Patricia did not take the seven-year-old directly to cosmopolitan London. Mother and son flew to Auckland, New Zealand, where they stayed for one and a half years. Gautam once told the BBC that if he were not to live in the UK, he would live in New Zealand. “It will always have a special place in my heart, because it was like being in paradise,” he said. The sea in New Zealand, Gautam told THE WEEK, reminded him of Kolkata and the family he had left behind.

Once in the UK, Gautam attended some of the best schools in the country—Hill House School in London counts Prince Charles among its alumni, and Bedales School in Hampshire is alma mater to the likes of Sir Daniel Day-Lewis, the triple Oscar-winning actor. While doing a BA in international business studies at the Southampton Solent University, Gautam opened Level One, a “fashionable nightclub”. He loved the music side of business, and it would become a lifelong love.

He has no qualms in crediting it all to Patricia, who is now research director (international security) at Chatham House, the renowned think-tank. And, what he has for critics of Mother Teresa is a scathing broadside. THE WEEK asked him about criticism that Mother Teresa was strict and dictatorial. Missionaries of Charity does not permit members to watch movies or other entertainment, and nuns sometimes get to meet their families once in five years.

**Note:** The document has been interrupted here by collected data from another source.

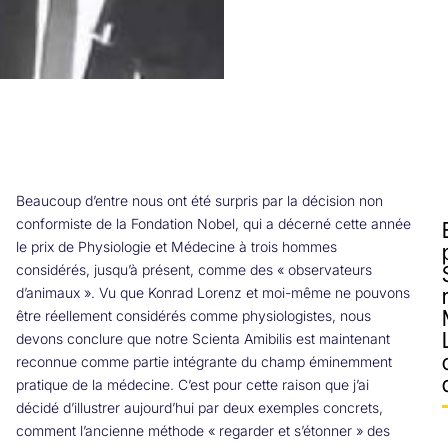
Beaucoup d’entre nous ont été surpris par la décision non
conformiste de la Fondation Nobel, qui a décerné cette année
le prix de Physiologie et Médecine à trois hommes
considérés, jusqu’à présent, comme des « observateurs
d’animaux ». Vu que Konrad Lorenz et moi-même ne pouvons
être réellement considérés comme physiologistes, nous
devons conclure que notre Scienta Amibilis est maintenant
reconnue comme partie intégrante du champ éminemment
pratique de la médecine. C’est pour cette raison que j’ai
décidé d’illustrer aujourd’hui par deux exemples concrets,
comment l’ancienne méthode « regarder et s’étonner » des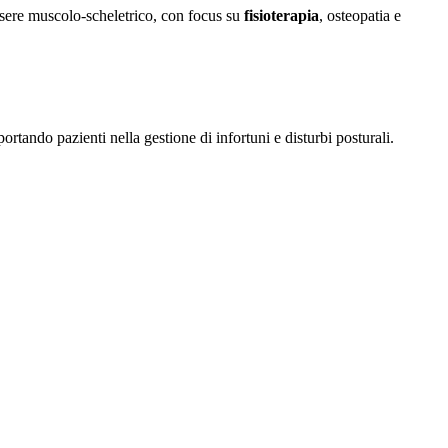
essere muscolo-scheletrico, con focus su
fisioterapia
, osteopatia e
rtando pazienti nella gestione di infortuni e disturbi posturali.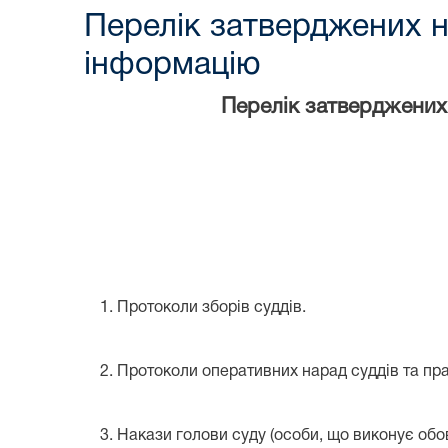
Перелік затверджених н
інформацію
Перелік затверджених
1. Протоколи зборів суддів.
2. Протоколи оперативних нарад суддів та пра
3. Накази голови суду (особи, що виконує обов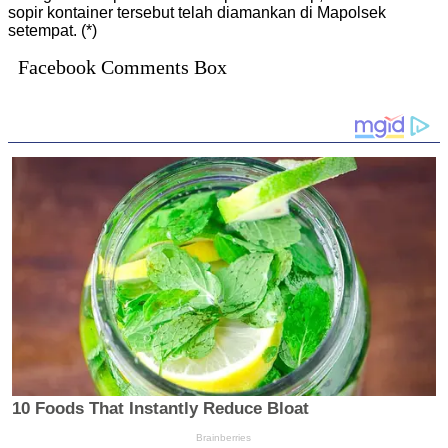
sopir kontainer tersebut telah diamankan di Mapolsek
setempat. (*)
Facebook Comments Box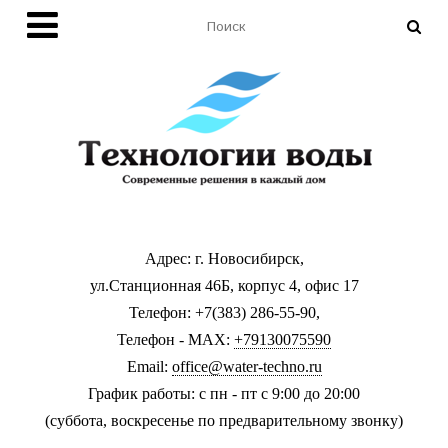
Адрес: г. Новосибирск,
ул.Станционная 46Б, корпус 4, офис 17
Телефон: +7(383) 286-55-90,
Телефон - MAX:
+79130075590
Email:
office@water-techno.ru
График работы: с пн - пт с 9:00 до 20:00
(суббота, воскресенье по предварительному звонку
)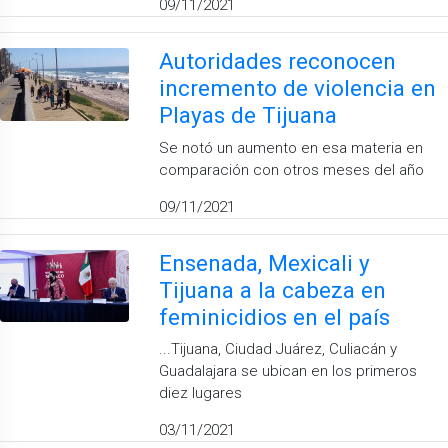
09/11/2021
Autoridades reconocen
incremento de violencia en
Playas de Tijuana
Se notó un aumento en esa materia en
comparación con otros meses del año
09/11/2021
Ensenada, Mexicali y
Tijuana a la cabeza en
feminicidios en el país
...Tijuana, Ciudad Juárez, Culiacán y
Guadalajara se ubican en los primeros
diez lugares
03/11/2021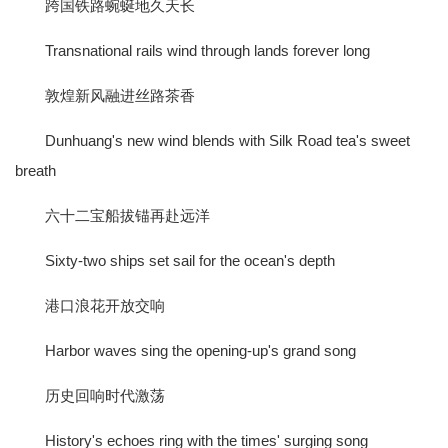
跨国铁路蜿蜒地久天长
Transnational rails wind through lands forever long
敦煌新风融进丝路茶香
Dunhuang's new wind blends with Silk Road tea's sweet
breath
六十二宝船拔锚再赴远洋
Sixty-two ships set sail for the ocean's depth
港口浪花开放交响
Harbor waves sing the opening-up's grand song
历史回响时代激荡
History's echoes ring with the times' surging song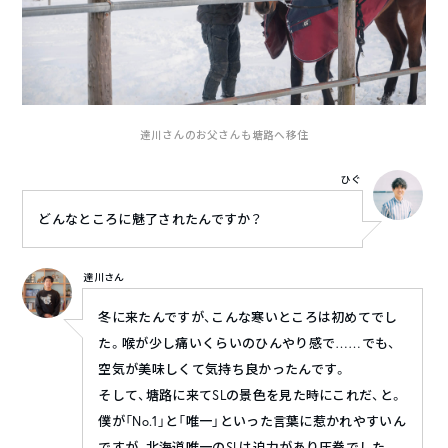
達川さんのお父さんも塘路へ移住
ひぐ
どんなところに魅了されたんですか？
達川さん
冬に来たんですが、こんな寒いところは初めてでし
た。喉が少し痛いくらいのひんやり感で……でも、
空気が美味しくて気持ち良かったんです。
そして、塘路に来てSLの景色を見た時にこれだ、と。
僕が「No.1」と「唯一」といった言葉に惹かれやすいん
ですが、北海道唯一のSLは迫力があり圧巻でした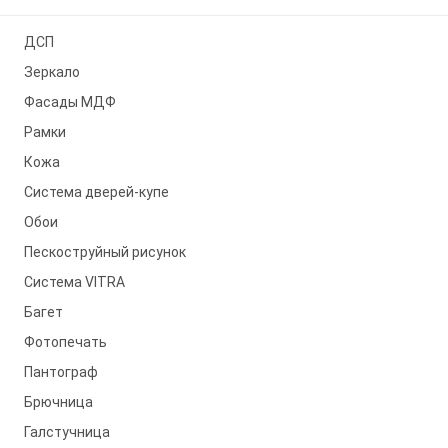
ДСП
Зеркало
Фасады МДФ
Рамки
Кожа
Система дверей-купе
Обои
Пескоструйный рисунок
Система VITRA
Багет
Фотопечать
Пантограф
Брючница
Галстучница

“All restrictions are for them who serve the poor in the organisation,” Gautam said. “Restrictions are not for those who were rescued by the organisation. They are free and could live a life as I am doing. I can smoke, find happiness and roam the world. And, I am even looking for a wife. I wouldn't mind in the least if it were a beautiful, sari-clad Kolkata girl!” He was never under pressure to become a missionary, he said. “I feel hurt when I listen to her critics,” he said. “She did not hurt anybody. She did not cause any harm to anyone. Then, why all these words against her?”

And, what did he think about the charge that the Vatican canonised her based on “unscientific miracles”? Gautam asked: “Show me one religion based on science! Throughout history, India’s unique selling point has been spiritualism. Is spiritualism based on science? Those who oppose her should realise this. It’s same as you loving football, but not a football team. The only scientific thing is that we all came from stars. Big Bang!” He turned down the Vatican's invitation to be present at the canonisation, and chose to be in Kolkata to showcase Mother Teresa's life through a documentary and a photo exhibition.

Gautam has a philosophical take on what Mother Teresa expected of him. He said one mother saved him from death and another armed him for life. “So why should not I enjoy every bit of it [life]?” he asked. “Yes, I may not be perfect. Mother Teresa was not perfect either. But I never forgot the essence of what she said: serve the poor. I am doing that.”

After college, Gautam entered the music business. He was record label manager and artist manager at Ricochet Artist Management, Poptone Records and Creation Management; the last two companies were owned by Scottish businessman Alan McGee. Under McGee, Gautam co-handled bands like Swedish garage rock band The Hives, American indie rock band The Kills and the notorious English rock band The Libertines.

Then, he gave it all up to work with the physically challenged. In 2007, Gautam fulfilled his childhood dream and became a pilot, “passing all his ground and air examinations in just six months”. The same year he founded Freedom In The Air, a non-profit that makes “flying more accessible for young people with disabilities....”

He also became an ambassador for the global polio eradication initiative launched by the UN, with the support of G8 and G20 nations and NGOs. “I came to know about countries where polio vaccination is becoming difficult, including the the city where I contracted polio,” said Gautam. As ambassador, he has travelled extensively in India, Pakistan, Bangladesh and Africa. He never could get security clearance to visit Afghanistan, so Kabul remains an itch.

India, he said, is a grand success story. Muslims who resist vaccination should learn from Saudi Arabia, he said. “A Muslim who is not vaccinated for polio cannot enter Mecca. Then, why should Pakistanis and others object?” he asked.